Reinvest that money into research and development to improve our AI so that it can also simulate the effects of existing treatments and use it to power an in silico comparative effectiveness platform.
Reinvest that money into research and development to improve our AI so that the predictions it makes for treatment outcomes are accurate enough at the individual patient level that they can be used to guide treatment decisions.
Scale these solutions until we can turn most of medicine into a computational science.
What does this mean for the development of our AI?
Clinical trials compare two potential outcomes: ‘what would happen to a patient if we gave him/her this new investigational treatment?’ vs. ‘what would happen to a patient if we gave him/her the current standard treatment?’. It’s straightforward (though not easy) to build an AI that can simulate the latter potential outcome. Moreover, clinical trials typically aggregate information across a population rather than looking at individual effects, and we can use various methods to provide reliable population estimates even if our individual predictions are unreliable—this ability to create zero-trust solutions is one of the biggest advantages of choosing clinical trials as our initial market.
For comparative effectiveness, research will need to expand the capabilities of our AI to simulate multiple potential outcomes: ‘what would happen to a patient if we gave him/her treatment {A, B, C, …}?’. The AI will need to understand cause-effect relationships, not just associations. For some technical reasons, I think we’ll lose the ability to provide zero trust solutions that we have in clinical trials, but comparative effectiveness research doesn’t require the same standards of evidence as clinical trials do (because you’re limiting yourself to comparing treatments that are already in use).

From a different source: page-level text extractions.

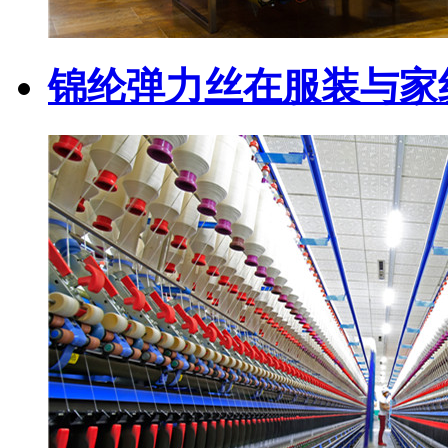
锦纶弹力丝在服装与家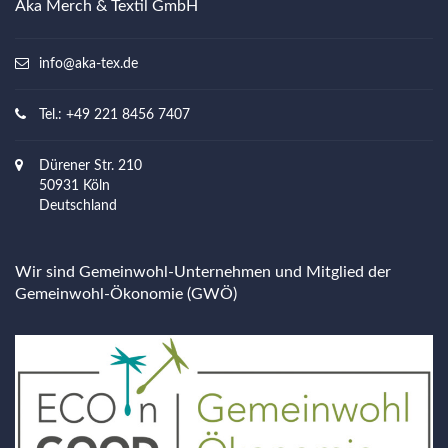
Aka Merch & Textil GmbH
info@aka-tex.de
Tel.: +49 221 8456 7407
Dürener Str. 210
50931 Köln
Deutschland
Wir sind Gemeinwohl-Unternehmen und Mitglied der
Gemeinwohl-Ökonomie (GWÖ)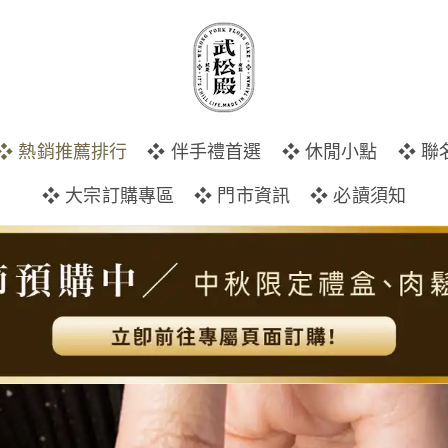
❖ 熱銷推薦排行
❖ 伴手禮首選
❖ 休閒小點
❖ 聯
❖ 大宗訂購專區
❖ 門市資訊
❖ 必讀須知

The requirements for our AI for personalized medicine are exactly the same as those for comparative effectiveness; it’s just that the bar is a lot higher. The model needs to be good enough to trust its predictions at the individual level, not just the population level. There’s no zero trust solution here. Also, in order to scale the solution, we would need a model that has a very large scope—covering almost any indication that a patient may show up with.
That is, first, we’ll build an AI to create digital twins of patients in specific indications on specific treatments. We’ll use that to improve clinical trials. Then, we’ll make that AI better by giving it the capability of simulating the effects of various treatments, and we’ll build an in silico platform for comparative effectiveness research. Then, we’ll develop that AI until we trust its individual-level predictions and roll it out to support personalized medicine. Finally, we’ll scale that AI across all indications.
It’s that simple!
Wow, I am blown away by the depth of insight here...
This is the next frontier of medicine! Personally, the applications for personalized medicine is exciting and interesting to me. Just dreaming of AI that takes into account genetic, environment, behavioral, biological factors. Wild!